Farid Benhammou. 41 ans. Professeur de géographie en classes préparatoires au lycée Camille-Guérin. Spécialiste du loup et de l’ours polaire. A pris l’ascenseur social pour étancher sa soif de réussite et de connaissances.

Marc-Antoine Lainé

Le7.info

De la fenêtre de sa cuisine, Farid Benhammou jette un oeil à l’extérieur. « Quel vent aujourd’hui ! Ce n’est pas le temps idéal pour être au jardin. » Depuis qu’il s’est installé à Mignaloux-Beauvoir, il y a cinq ans, le Poitevin d’adoption consacre une grande partie de son temps libre au jardinage. « Cette passion est ancrée en moi depuis l’enfance, sourit-il.

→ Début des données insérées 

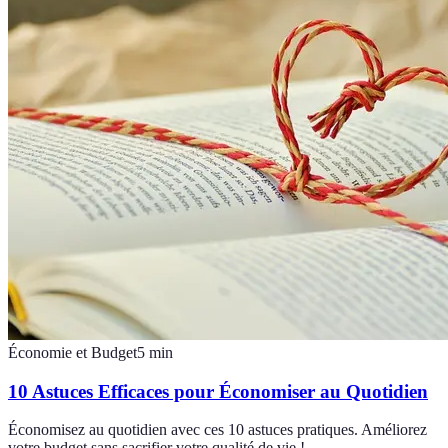
Économie et Budget
5
min
10 Astuces Efficaces pour Économiser au Quotidien
Économisez au quotidien avec ces 10 astuces pratiques. Améliorez
votre budget sans sacrifier votre qualité de vie !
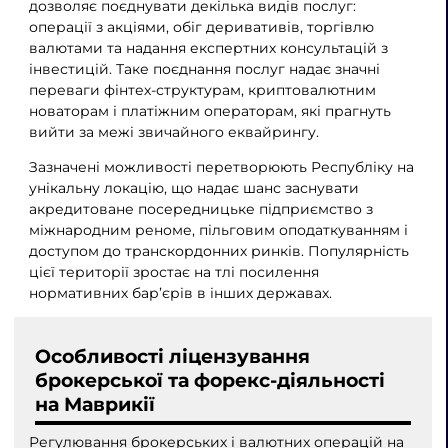
дозволяє поєднувати декілька видів послуг:
операції з акціями, обіг деривативів, торгівлю
валютами та надання експертних консультацій з
інвестицій. Таке поєднання послуг надає значні
переваги фінтех-структурам, криптовалютним
новаторам і платіжним операторам, які прагнуть
вийти за межі звичайного еквайрингу.
Зазначені можливості перетворюють Республіку на
унікальну локацію, що надає шанс заснувати
акредитоване посередницьке підприємство з
міжнародним реноме, пільговим оподаткуванням і
доступом до транскордонних ринків. Популярність
цієї території зростає на тлі посилення
нормативних бар’єрів в інших державах.
Особливості ліцензування
брокерської та форекс-діяльності
на Маврикії
Регулювання брокерських і валютних операцій на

Lors d’un déménagement, j’avais demandé à mes parents d’emporter un petit arbuste de notre ancien jardin avec nous. Il n’a pas survécu au transport. Je me suis promis de ne plus jamais laisser mourir une plante. » Ce combat, un parmi tant d’autres, Farid Benhammou le mène jusqu’au trottoir d’en face, où il a récemment surpris des agents d’entretien d’espaces verts en train de désherber au glyphosate. « Pour une commune estampillée « Zéro pesticide », c’est intolérable. »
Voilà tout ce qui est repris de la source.